■ ABOUT THIS TASK ■
Would you transcribe only the lines from the one holding "Interior design services" through the end of the material, exactly, without any pictures?

■ MATERIAL SHOWN ■
- - -
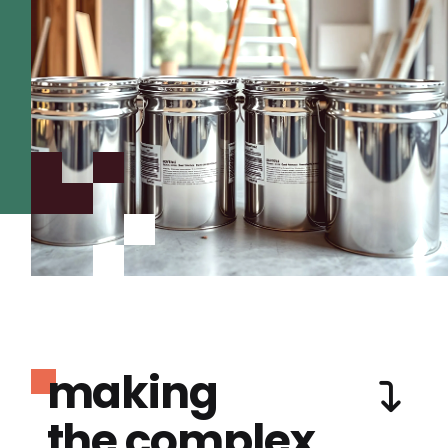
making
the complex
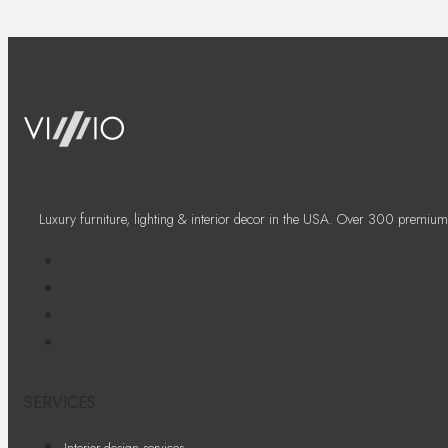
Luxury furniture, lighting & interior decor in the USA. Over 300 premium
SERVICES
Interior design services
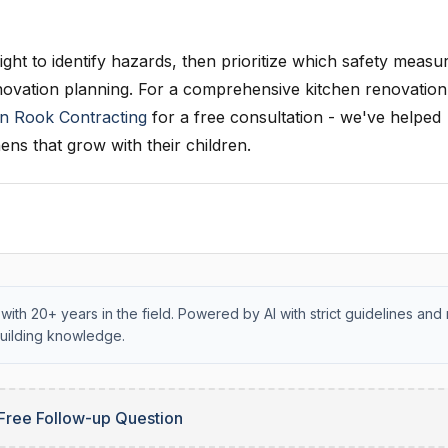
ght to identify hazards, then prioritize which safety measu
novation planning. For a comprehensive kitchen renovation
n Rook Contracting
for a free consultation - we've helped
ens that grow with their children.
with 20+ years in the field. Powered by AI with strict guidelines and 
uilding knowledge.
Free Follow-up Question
- - -
■ ANSWER FOR THE TASK ■
Interior design services
ght to identify hazards, then prioritize which safety measu
novation planning. For a comprehensive kitchen renovation
n Rook Contracting
for a free consultation - we've helped
ens that grow with their children.
with 20+ years in the field. Powered by AI with strict guidelines and 
uilding knowledge.
Free Follow-up Question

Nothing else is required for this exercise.